Zombies, zip lines and virtual reality score big at this year’s IAAPA expo

Zombies, zip lines and virtual reality score big at this year’s IAAPA expo

Mid-November is IAAPA time, as the International Association of Amusement Parks and Attractions brings their enormous annual expo of theme park products to the Orange County Convention Center. The 2015 event, the second-largest IAAPA ever, seemed slightly less frenetic than some past years, but there was still plenty of free food to sample (I rediscovered Beaver Tails, flat funnel cakes once sold in Epcot's Canada), swag to collect (Lego toys and real pearls were this year's premium giveaways), and ... oh yeah ... new rides and games to test out.

Zippier zip lines

A couple of years ago, zip lines were all the rage at IAAPA. You'll still find a few, mostly integrated into increasingly popular indoor climbing courses. But Extreme Engineering stood out on the show floor this year with their Cloud Coaster, a full-circuit zip line that pulls dangling riders uphill before releasing them into a course of curves and drops. I've done roller coaster-style zip lines before (notably at Forever Florida) but the lift mechanism was a novelty, and whizzing through the air with my feet dangling just above conventioneers' heads was one of the best thrills I found on the expo floor.
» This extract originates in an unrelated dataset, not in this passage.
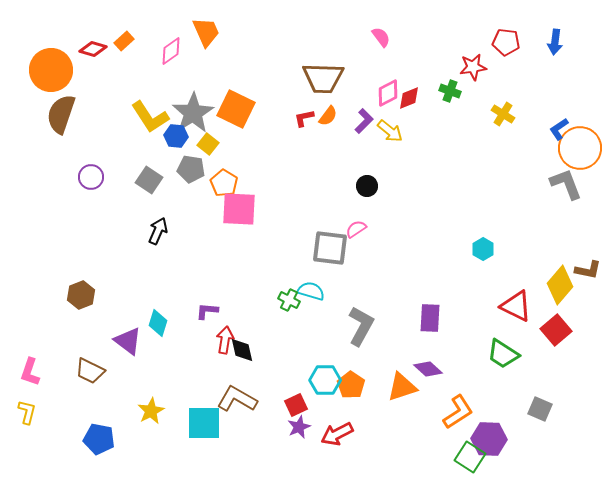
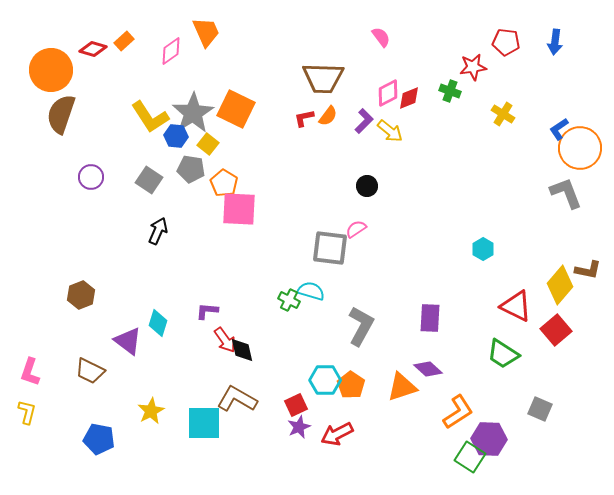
gray L-shape at (566, 184): moved 9 px down
red arrow at (225, 340): rotated 136 degrees clockwise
Zombies are (still) coming to get you

Longtime horror fans may look at today's ongoing zombie renaissance with a mix of bemusement and exhaustion, but the living dead's popularity with the general public doesn't seem to be over yet. Zombie-inspired products at this year's IAAPA expo ranged from plush toys to a paintball-gun-festooned hayride truck, and animatronic lurchers sprayed "blood" in my mouth inside two separate haunted houses. The big zombie news was a partnership between Sally Corp. (creators of Six Flags' hit Justice League: Battle for Metropolis dark rides) and AMC Networks to build an interactive "very dark ride" based on The Walking Dead, with riders attempting to kill walkers while collecting supplies inside locations from the TV series. No theme park has claimed the concept yet, and (as with Universal's use of the license during Halloween) the show's living leads' likenesses aren't included, but the impressive robotic corpse on display made me optimistic.

Getting hands-on with Legos

Blasting baddies with a plastic gun is all well and good, and many manufacturers had shooting gallery attractions on offer. But Triotech has done away with the doodads and is allowing riders of their upcoming Legoland Ninjago dark rides to interact with nothing but their hands. I got a brief demo of their new Maestro technology, which uses a Kinect-esque sensor to let you fling bolts of 3-D lightning with a flick of your fingers. When finished, guests will glide past sets and video projections, waving their arms to launch colorful blasts at the blocky bad guys. It took a bit of trial and error to calibrate my aim (hopefully you'll be able to practice in the queue before boarding), but Maestro could be the most exciting advancement in interactive rides since Disney's Toy Story Mania.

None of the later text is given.